Ending the Stigma in the Cedar Valley
July 5, 2020
Established in 1949, Black Hawk-Grundy Mental Health Center has seen many changes in the mental health field. However, throughout that 71-year history, one major obstacle continues to hinder getting services to people who need them - the ongoing stigma associated with mental illness.
According to Tom Eachus, executive director at Black Hawk-Grundy Mental Health Center, one in five Americans will experience some type of mental health issue in their lifetime. “That’s about 50 million people in America,” stated Tom, who has 31 years of experience at the center. “Mental health is one of the most common health problems in the United States, yet we struggle to make treatment more mainstream because of the stigma associated with getting mental health services.”
Today, Black Hawk-Grundy Mental Health Center has 72 staff in 15 programs working on an active caseload of around 6,000 people, and the need in Iowa continues to be unmet and is growing. “Unfortunately, there are a number of shortages that impact our work and our ability to take care of people,” said Tom. “Statistically, Iowa is 44th in the U.S. in having a behavioral health workforce to draw from.”
The Community Foundation of Northeast Iowa has been at the table for community conversations around mental health in the Cedar Valley for years, and in 2019, made a $50,000 grant to Black Hawk-Grundy Mental Health Center. The grant provided matching gift dollars to help increase giving and awareness of the need for mental health services.
“The grant made a huge impact, not only because it was a generous gift, but because it furthered philanthropy and generosity in the community for the Black Hawk-Grundy Mental Health Center,” said Mike Lind, executive director for the Allen Foundation. The Allen Foundation provides financial support to UnityPoint Health - Allen Hospital, including Black Hawk-Grundy Mental Health Center.
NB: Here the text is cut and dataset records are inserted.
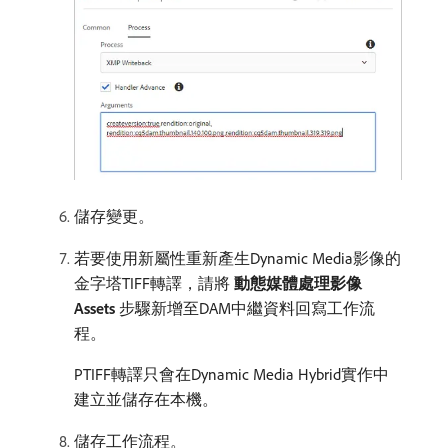
儲存變更。
若要使用新屬性重新產生Dynamic Media影像的
金字塔TIFF轉譯，請將​
動態媒體處理影像
Assets
​步驟新增至DAM中繼資料回寫工作流
程。
PTIFF轉譯只會在Dynamic Media Hybrid實作中
建立並儲存在本機。
儲存工作流程。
The additional funding leveraged through the matching gift campaign allowed the center to expand its telehealth system to reach more people and has provided dollars for staff training with experts in evidence-based practices.
“The grant was appreciated and, quite honestly, needed now more than ever,” said Tom. “The reason it’s important is everybody is affected by mental health in one way or another in life.”